### INFORMATION PROVIDED
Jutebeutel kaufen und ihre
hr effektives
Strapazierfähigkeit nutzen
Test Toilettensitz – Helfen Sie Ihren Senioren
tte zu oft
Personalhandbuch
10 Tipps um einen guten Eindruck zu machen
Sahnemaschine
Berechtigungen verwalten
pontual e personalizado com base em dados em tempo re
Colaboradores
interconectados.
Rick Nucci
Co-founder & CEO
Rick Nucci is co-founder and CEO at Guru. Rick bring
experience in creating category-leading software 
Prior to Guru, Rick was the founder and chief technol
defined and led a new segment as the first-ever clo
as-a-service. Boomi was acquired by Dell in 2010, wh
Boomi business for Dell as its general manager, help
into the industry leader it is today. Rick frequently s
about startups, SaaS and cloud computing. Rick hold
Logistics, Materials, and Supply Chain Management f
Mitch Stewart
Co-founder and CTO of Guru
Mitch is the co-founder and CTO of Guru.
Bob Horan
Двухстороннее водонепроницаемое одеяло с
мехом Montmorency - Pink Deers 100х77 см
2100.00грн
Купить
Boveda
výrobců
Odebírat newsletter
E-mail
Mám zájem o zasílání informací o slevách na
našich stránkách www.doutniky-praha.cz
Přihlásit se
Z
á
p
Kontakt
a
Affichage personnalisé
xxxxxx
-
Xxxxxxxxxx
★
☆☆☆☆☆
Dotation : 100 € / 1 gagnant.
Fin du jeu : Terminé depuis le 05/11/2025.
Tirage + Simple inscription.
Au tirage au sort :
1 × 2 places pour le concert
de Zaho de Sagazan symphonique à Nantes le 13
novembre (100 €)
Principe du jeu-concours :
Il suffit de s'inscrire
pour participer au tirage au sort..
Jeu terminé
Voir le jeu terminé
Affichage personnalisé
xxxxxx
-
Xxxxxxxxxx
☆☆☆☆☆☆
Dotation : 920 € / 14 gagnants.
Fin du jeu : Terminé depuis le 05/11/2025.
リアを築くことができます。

### TASK STATEMENT
What you return should match the listing above exactly.

### TASK OUTPUT
Jutebeutel kaufen und ihre
hr effektives
Strapazierfähigkeit nutzen
Test Toilettensitz – Helfen Sie Ihren Senioren
tte zu oft
Personalhandbuch
10 Tipps um einen guten Eindruck zu machen
Sahnemaschine
Berechtigungen verwalten
pontual e personalizado com base em dados em tempo re
Colaboradores
interconectados.
Rick Nucci
Co-founder & CEO
Rick Nucci is co-founder and CEO at Guru. Rick bring
experience in creating category-leading software 
Prior to Guru, Rick was the founder and chief technol
defined and led a new segment as the first-ever clo
as-a-service. Boomi was acquired by Dell in 2010, wh
Boomi business for Dell as its general manager, help
into the industry leader it is today. Rick frequently s
about startups, SaaS and cloud computing. Rick hold
Logistics, Materials, and Supply Chain Management f
Mitch Stewart
Co-founder and CTO of Guru
Mitch is the co-founder and CTO of Guru.
Bob Horan
Двухстороннее водонепроницаемое одеяло с
мехом Montmorency - Pink Deers 100х77 см
2100.00грн
Купить
Boveda
výrobců
Odebírat newsletter
E-mail
Mám zájem o zasílání informací o slevách na
našich stránkách www.doutniky-praha.cz
Přihlásit se
Z
á
p
Kontakt
a
Affichage personnalisé
xxxxxx
-
Xxxxxxxxxx
★
☆☆☆☆☆
Dotation : 100 € / 1 gagnant.
Fin du jeu : Terminé depuis le 05/11/2025.
Tirage + Simple inscription.
Au tirage au sort :
1 × 2 places pour le concert
de Zaho de Sagazan symphonique à Nantes le 13
novembre (100 €)
Principe du jeu-concours :
Il suffit de s'inscrire
pour participer au tirage au sort..
Jeu terminé
Voir le jeu terminé
Affichage personnalisé
xxxxxx
-
Xxxxxxxxxx
☆☆☆☆☆☆
Dotation : 920 € / 14 gagnants.
Fin du jeu : Terminé depuis le 05/11/2025.
リアを築くことができます。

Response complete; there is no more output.